For those of you who don't know what I'm talking about, it's our annual "tournament" of the best personal finance articles of the past year. They face each other in an NCAA-style bracket system, FMF readers vote for the winner, and at the end of it all, the best post is left standing. And like last year, it's all for several good causes. Here are some details from last year:
This year I'm getting a head start on it. In the past, we've had so many posts in the early rounds that it's been hard for readers to keep up. So this year I'll be starting the tournament early (still ending near the end of March) and letting everyone have plenty of time to read all the posts.
64 posts in total will be allowed in the 2009 competition. Each one will be assigned randomly in a bracket set of "games" similar to the one used for the Men's NCAA basketball tournament. (If you want to see what one looks like, go to the end of this post and download last year's bracket.) Here are more details:
If you're a blogger and have money-related posts you want to include you can email the following to me: 1. The name of the post you're submitting, 2. the URL of the post you're submitting, 3. two to five sentences on what makes this post so great (I'll be using this wording in the competition, though I reserve the right to edit it, so really "sell" your posts), and the charity you're playing for (see below for details on what this means.) I need to receive all this by Friday, January 30. Note: if you do not submit your posts in this format, they could be rejected.
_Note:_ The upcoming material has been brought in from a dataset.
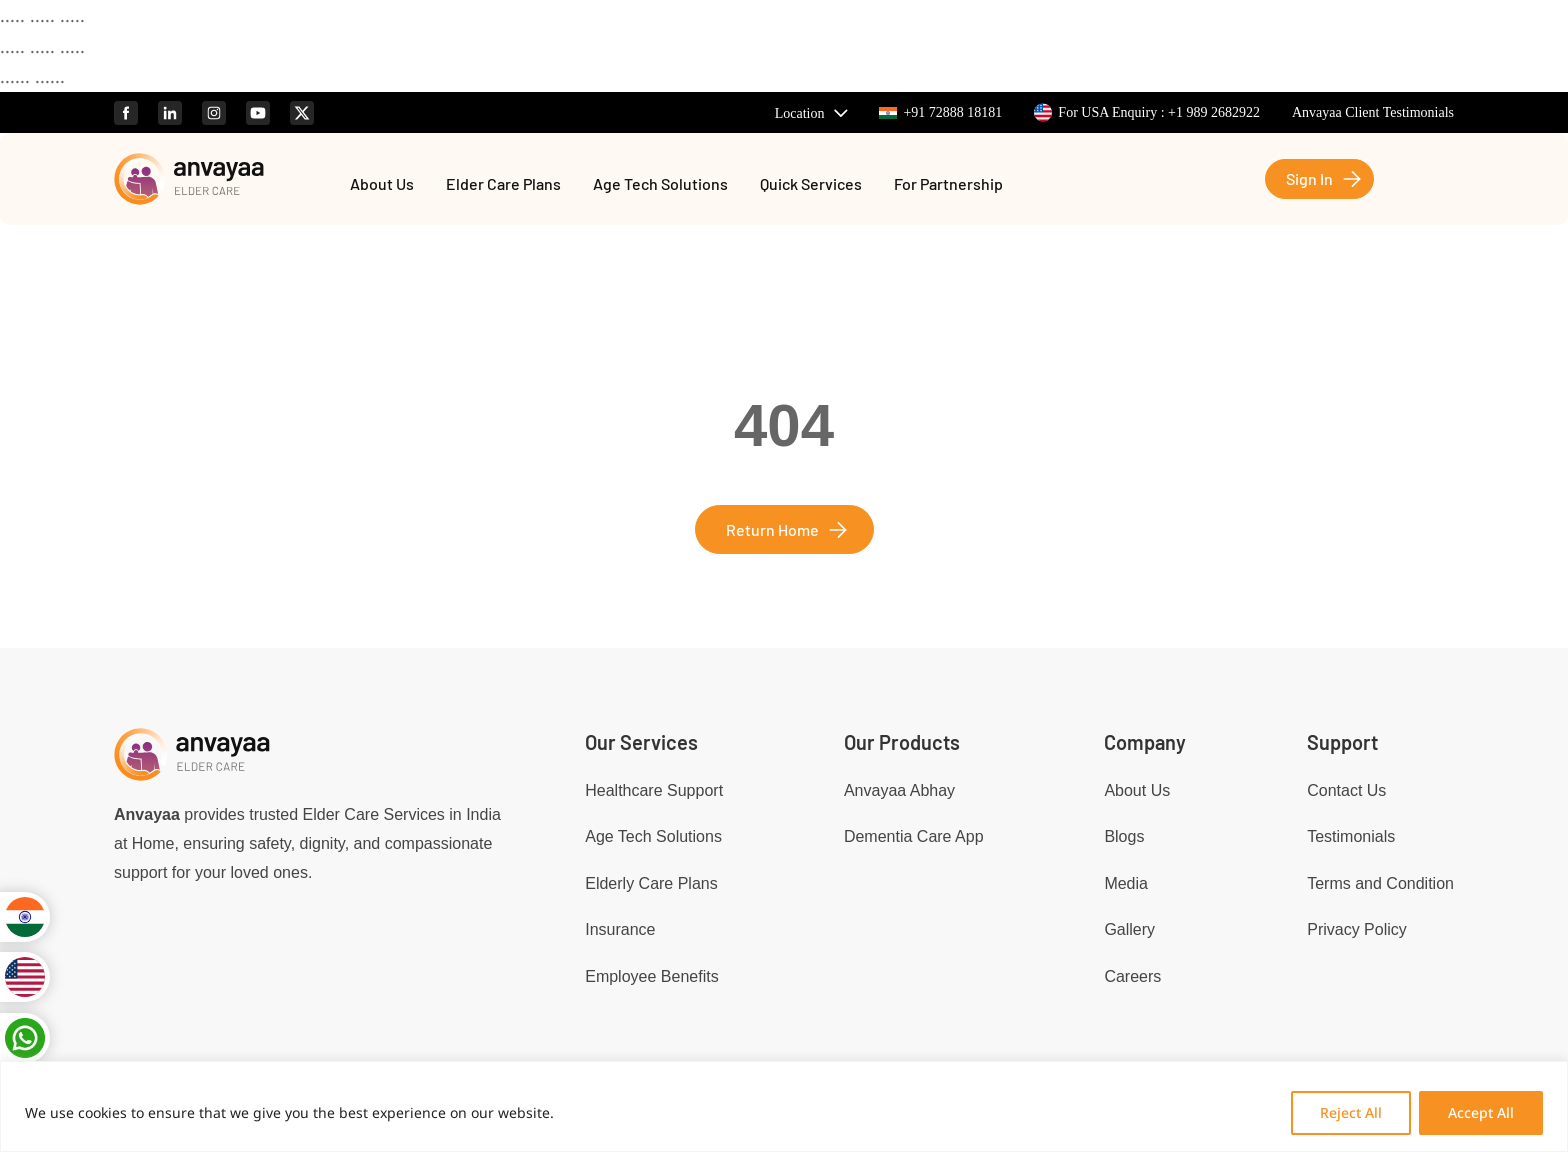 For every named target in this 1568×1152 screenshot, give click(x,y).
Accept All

Also, the posts submitted need to be from the calendar year 2008.
You can submit up to two posts, but if you do, be sure to list them in order of your preference. I'll start by allowing only one post per site, but if all the slots don't fill up, I'll start adding extra posts by sites already in the tournament. If I don't receive 64 submissions, I'll fill in the brackets with my own posts.
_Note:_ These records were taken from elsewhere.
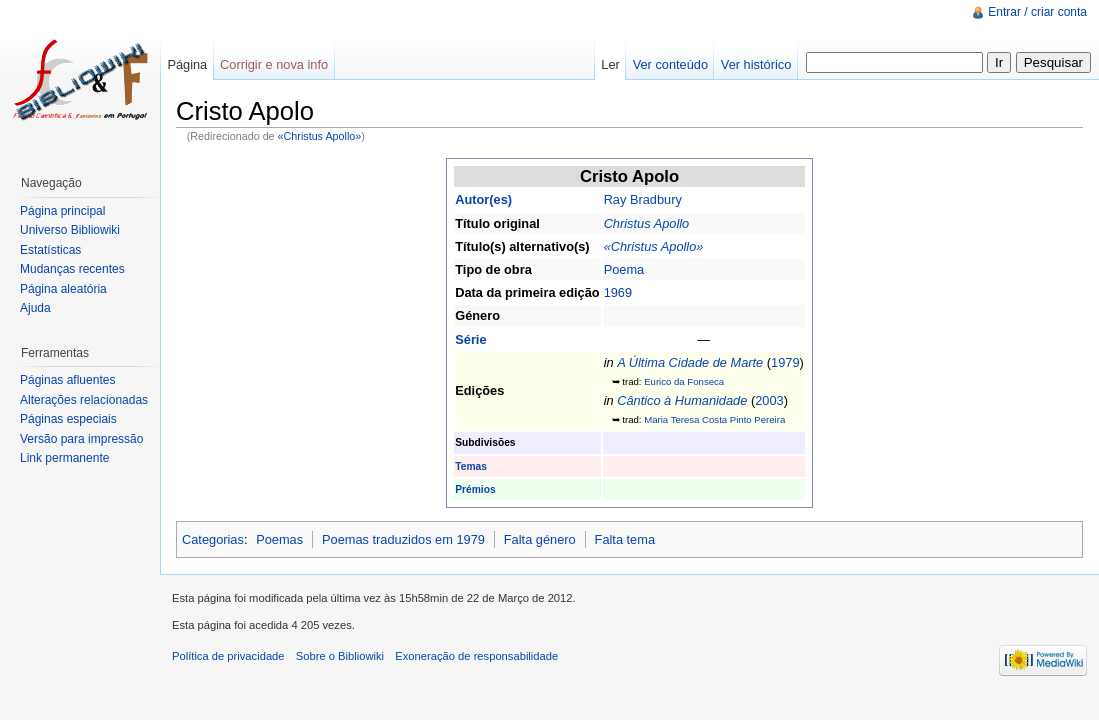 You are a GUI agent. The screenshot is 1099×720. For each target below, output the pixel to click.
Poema (624, 269)
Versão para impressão (81, 439)
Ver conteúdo (670, 64)
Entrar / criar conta (1037, 12)
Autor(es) (483, 199)
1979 (785, 362)
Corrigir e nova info (274, 64)
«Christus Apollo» (320, 136)
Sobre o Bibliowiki (340, 656)
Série (470, 339)
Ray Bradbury (643, 199)
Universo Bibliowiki (70, 230)
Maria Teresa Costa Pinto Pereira (714, 419)
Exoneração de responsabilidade (476, 656)
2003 (769, 400)
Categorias (213, 539)
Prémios (475, 489)
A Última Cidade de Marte (690, 362)
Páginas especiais (68, 419)
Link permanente (64, 458)
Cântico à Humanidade (682, 400)
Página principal (62, 211)
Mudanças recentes (72, 269)
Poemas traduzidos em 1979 (403, 539)
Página (187, 64)
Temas (471, 466)
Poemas (279, 539)
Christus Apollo (647, 223)
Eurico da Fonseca (684, 381)
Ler (610, 64)
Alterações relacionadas (84, 400)
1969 (618, 292)
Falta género (540, 539)
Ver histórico (756, 64)
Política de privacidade (228, 656)
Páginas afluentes (67, 380)
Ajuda (35, 308)
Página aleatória (63, 289)
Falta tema (625, 539)
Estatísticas (50, 250) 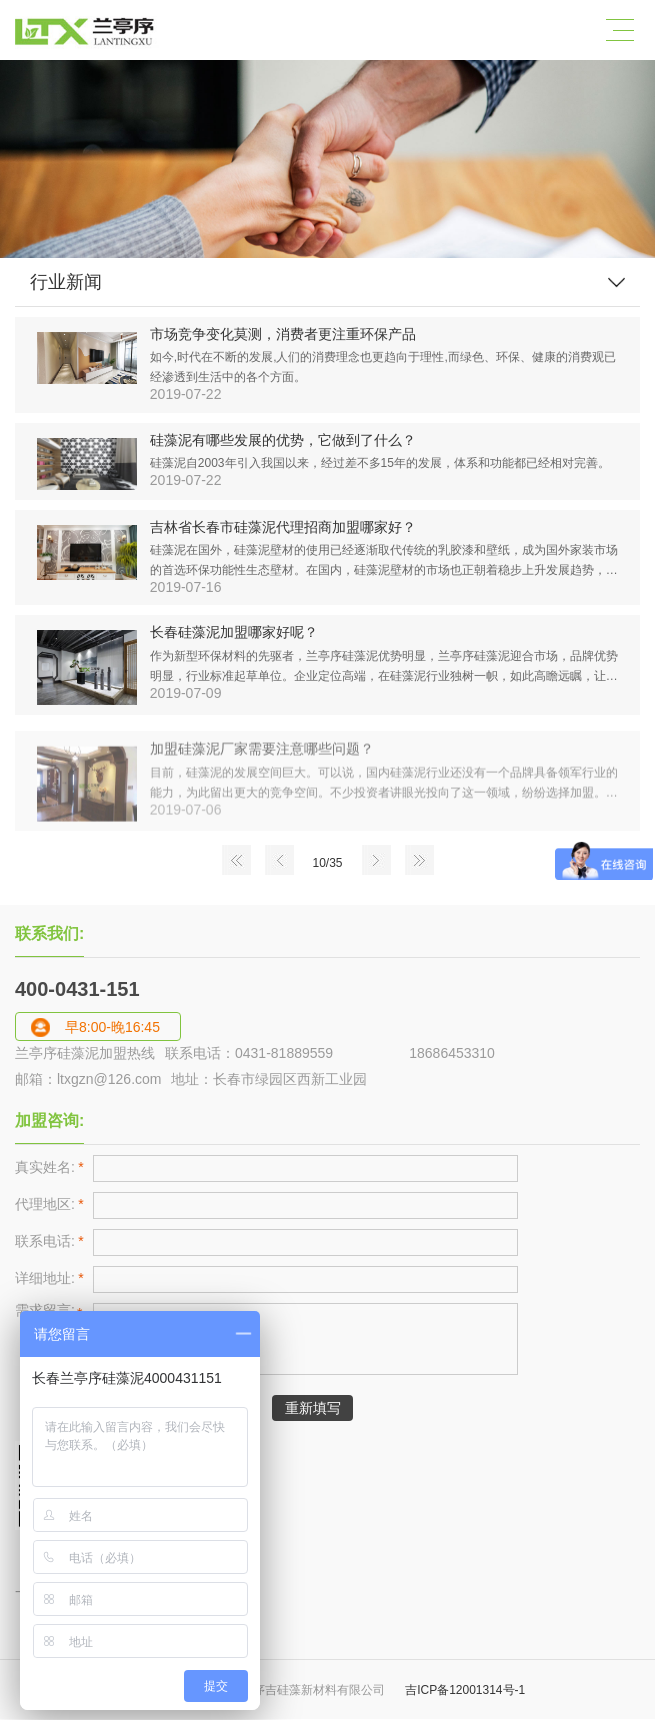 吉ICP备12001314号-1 (463, 1690) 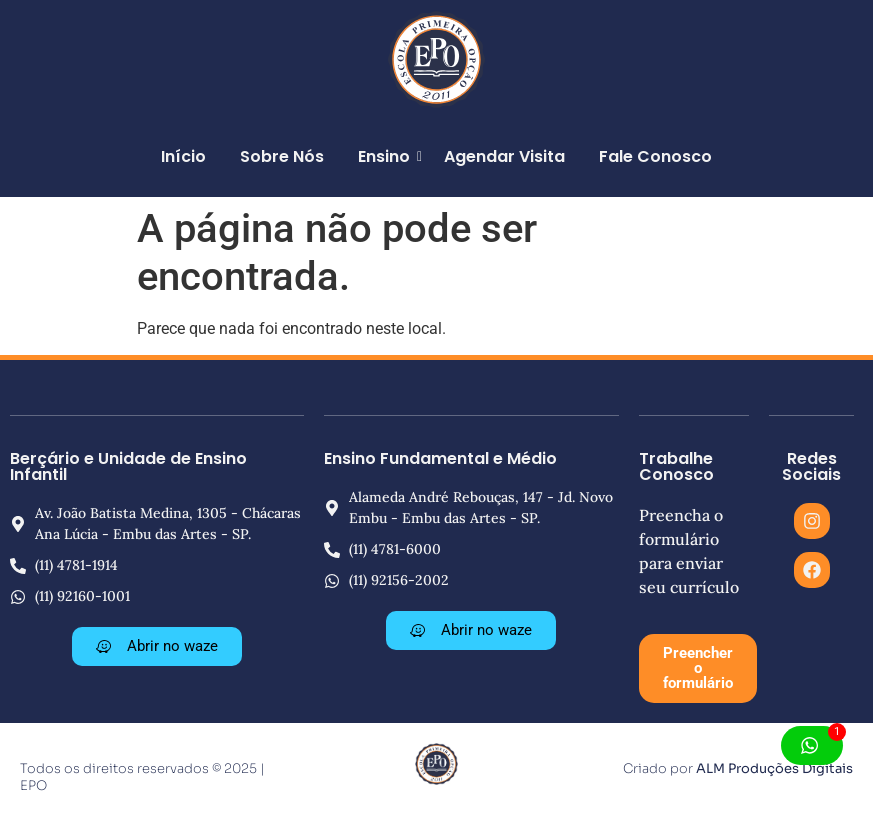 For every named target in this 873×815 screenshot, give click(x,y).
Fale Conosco (655, 156)
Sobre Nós (282, 156)
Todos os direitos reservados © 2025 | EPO (142, 777)
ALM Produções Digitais (774, 768)
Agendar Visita (504, 156)
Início (183, 156)
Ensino (387, 156)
Participation will be on a first come-first served basis. So if you're the 65th blogger to submit a post, you're not going to get a spot.
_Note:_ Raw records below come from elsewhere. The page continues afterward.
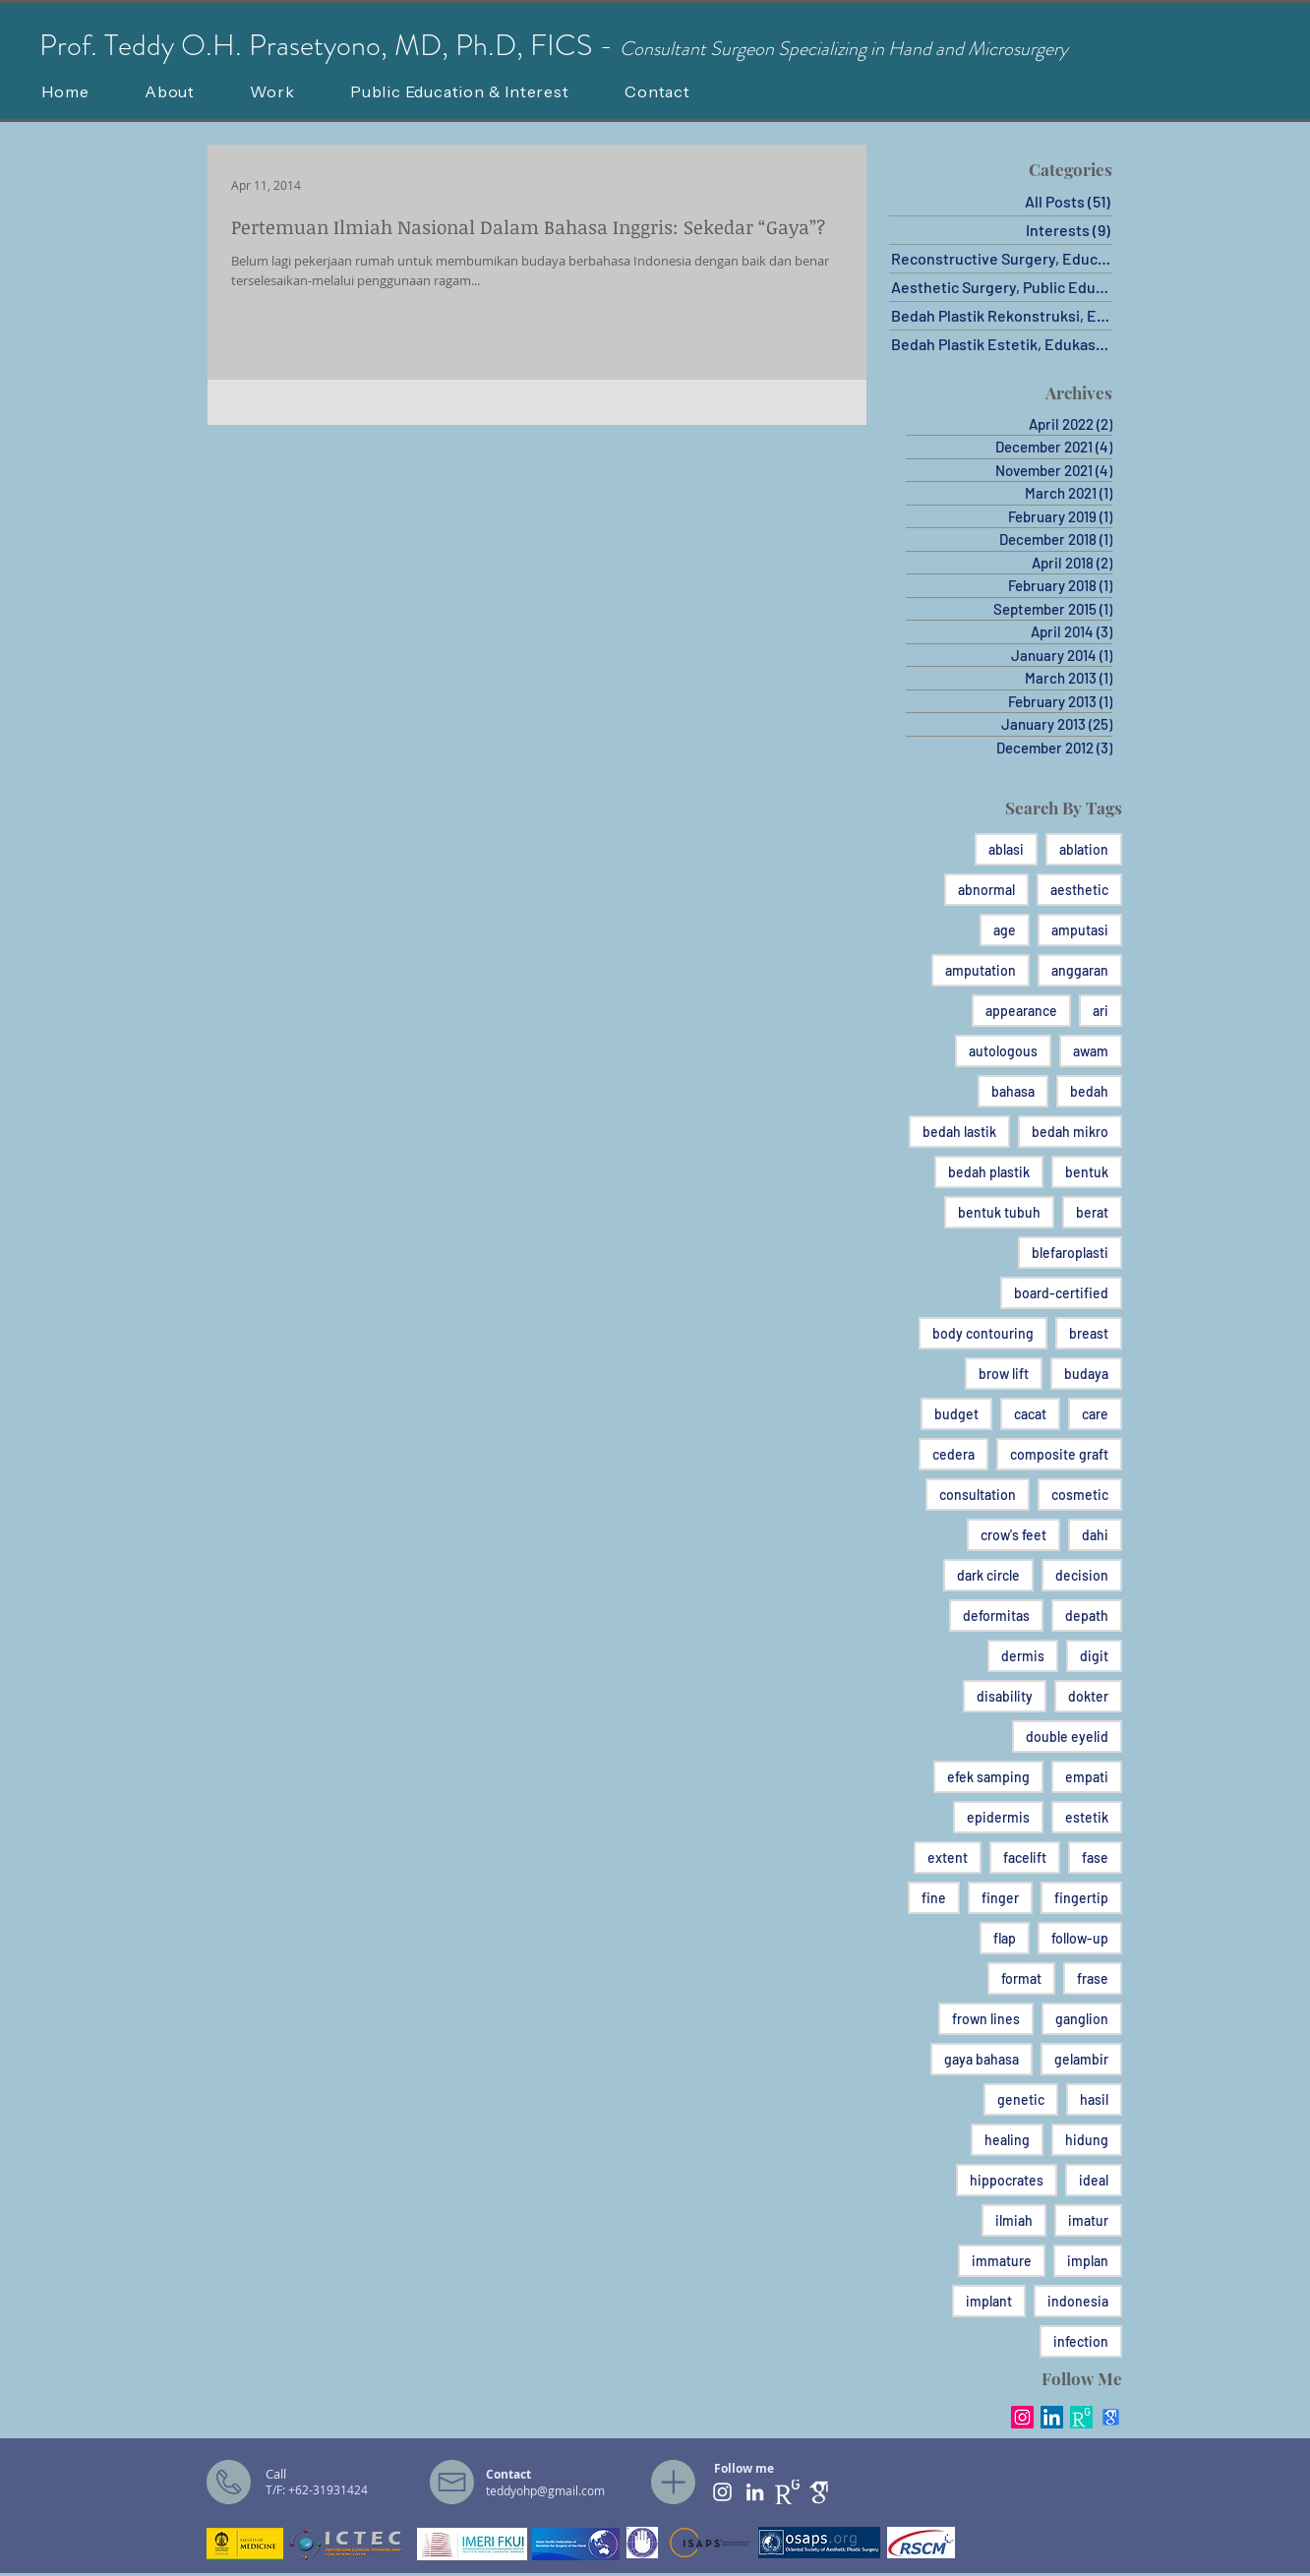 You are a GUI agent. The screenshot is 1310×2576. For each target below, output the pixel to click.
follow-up (1079, 1938)
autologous (1003, 1051)
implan (1087, 2260)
The posts will "play" each other with the winner advancing and the loser being bumped. They'll "play" in this manner: 1) I'll post the competing posts, listing who's playing who, 2) readers can leave comments on which they like better, 3) the post with the most votes wins -- I'll break any ties, and 4) the winner will advance in the bracket to "play" again. Ultimately, there will be only one post left -- the "champion" for this season.
Criteria for great articles is as follows: 1) practicality of the post 2) how interesting/provocative/unique it is, 3) the "personal-ness" of it and 4) its impact on net worth.
Like last year, I'll make contributions to the charities of the top four winners' choices as follows:
- First Place donation -- $500
- Second Place donation -- $300
- Third Place donation -- $100
- Fourth Place donation -- $100
The charity has to be a registered charity to receive a tax deduction under U.S. law. In other words, I won't be giving $500 to a "charity" you and your brother came up with on the spur of the moment. In addition I reserve the right to ask you to select an alternative charity in case I don't feel it's appropriate for me to give to the cause you've listed. This wasn't a problem last year and I don't suspect it will be this year, but I'm putting this stipulation in up front just in case I need a bit of flexibility.
As readers, you get the chance to read some great pieces and help decide who wins this year's championship. It should be great fun and full of the best personal finance posts of the past year. Good stuff all the way around!